Redskins ‘Humbly’ Ask Maryland For Sportsbook At FedEx Field, Casinos Uninterested In Idea

Maryland casinos are uninterested in competition from the Redskins, as the team urged lawmakers to include it in sports betting legislation.

Maryland casinos have varying views on legal sports wagering, but it appears they are basically in alignment that there shouldn’t be a sportsbook at the current or future Redskins NFL stadium in the state.

A Maryland House committee on Tuesday held a hearing on a handful of legislative proposals up for consideration, including a plan to legalize and regulate sports wagering, both retail and over the internet.

The hearing featured substantial conversation from many industry stakeholders.

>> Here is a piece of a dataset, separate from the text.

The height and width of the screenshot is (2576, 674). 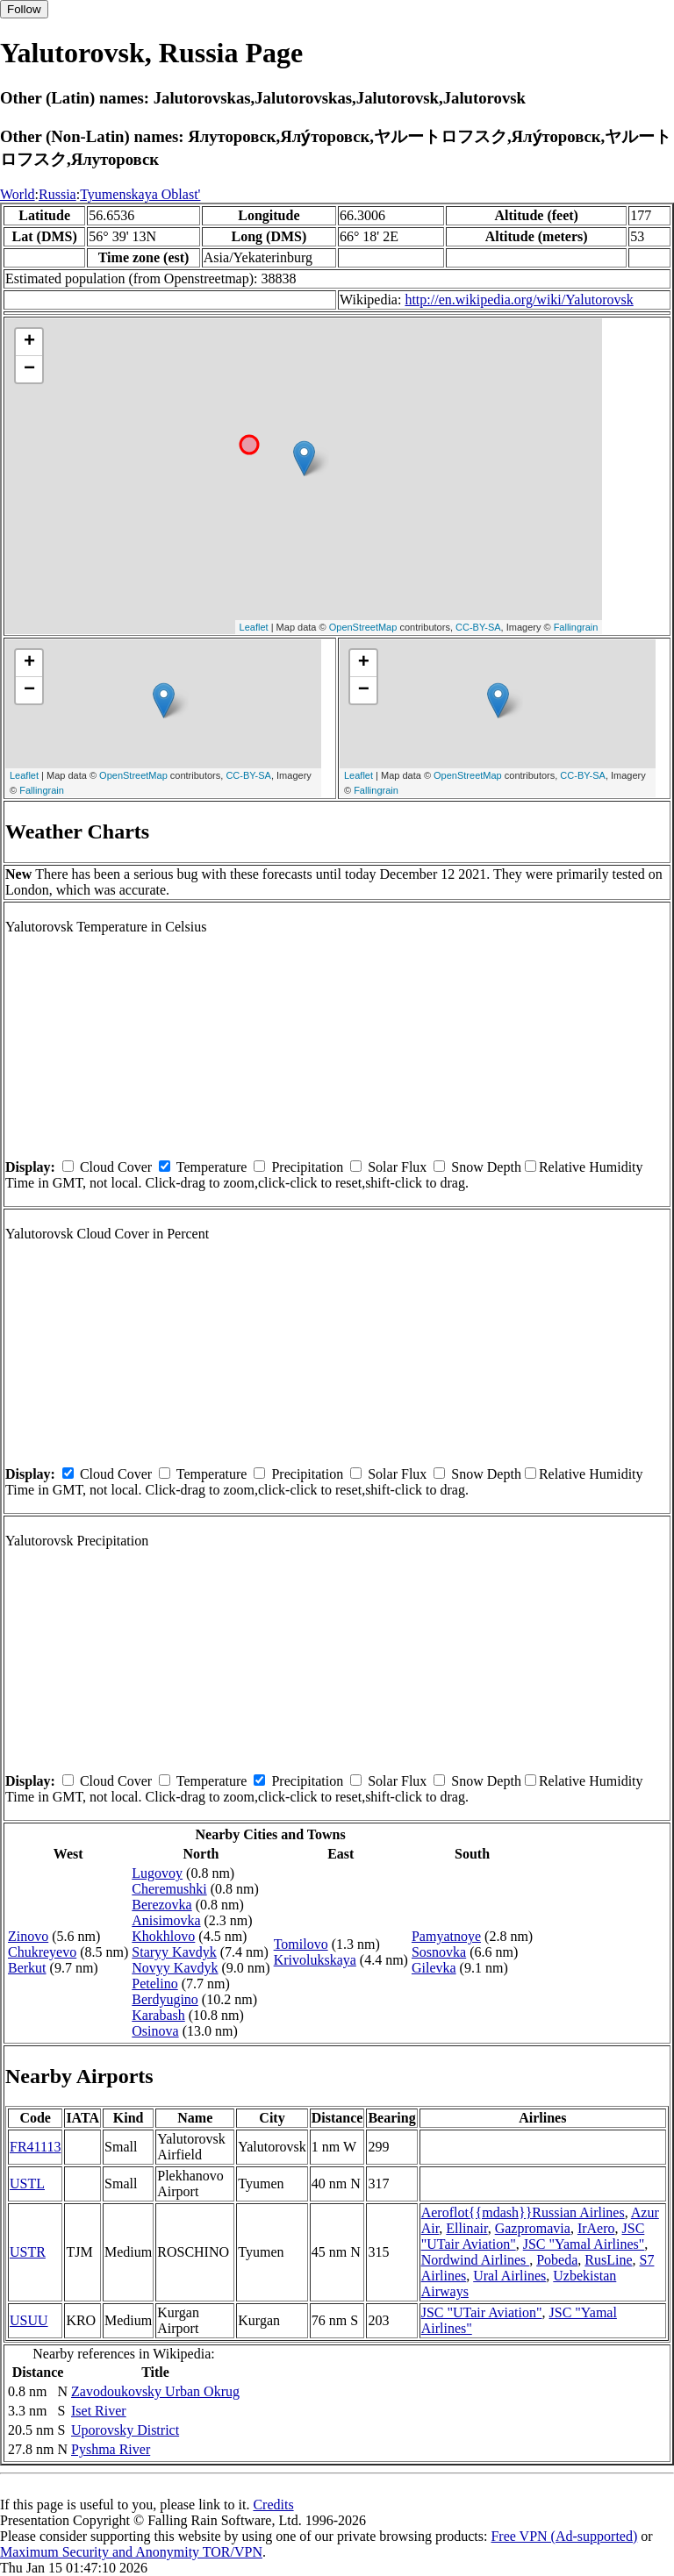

During the middle of the discussion, Maryland Del. Eric Ebersole, author of legislation for Maryland sports betting, asked several casino representatives on a panel about a recent report from the Washington Post that stated Redskins owner Dan Snyder is asking state policymakers to allow him to have a license for a sportsbook at a potential new stadium in Maryland. The team currently plays at FedExField in Landover, Maryland, and Synder could decide to build a new venue in Maryland later this decade.

Snyder reportedly dangled the idea of leaving the state if he can’t get a sportsbook license for a stadium. He reportedly could relocate the team to D.C. or Virginia, depending on access to sports betting.

“I can’t ignore the fact that there has been a visit from the owner of a NFL team, suggesting that he also have sports wagering at a facility,” Ebersole said Tuesday. “I wonder if anyone has an opinion on that.”

Casinos don’t appear interested

A representative for Rocky Gap Casino didn’t answer the question from Ebersole directly, but said that the casino only supports retail wagering at the casinos and racetracks.

Kerry Watson, VP of Government Affairs for MGM National Harbor, said that his company has a “nuanced” position regarding the conversation about casinos, racetracks, and OTB locations. A Maryland lawmaker doubled down on the stadium question, asking MGM to comment on that directly.

“I think the question was about a stadium having it,” the policymaker said. “I don’t know if the last answer addressed that.” Watson also appeared non-committal to taking a firm position and followed up by saying that the “opportunity also exists at a stadium if the legislature were to chose to go that route.”

Bill Rickman of Ocean Downs said a stadium shouldn’t have a sportsbook.

A representative for the Maryland Live! Casino said “casinos only” is its view on how the state should issue licenses to conduct sports wagering.

Representatives for Hollywood Casino Perryville and Horseshoe Casino Baltimore were not present to answer the question about sports venues and/or teams having licenses to offering sports wagering.

Later in the hearing, Justin Ross, representing the Snyder’s Washington Redskins, appeared before the committee. Ross advocated for the Redskins to have access to the industry, citing other jurisdictions in the U.S. that have looked at allowing retail betting at sports venues.

“We’re asking that FedExField be included into this legislation and be treated as any of the other licensees would be treated,” Ross said. “We would commit to a year-round [sportsbook] facility. There’s already a year-round retail store where you can get your Redskins gear. This is really about an amenity. This is the future. We would humbly ask to be included in the legislation.”

The Redskins are proposing an amendment to the bill. The team said it would find a sports wagering partner, rather than running sports betting itself, for both retail and mobile wagering.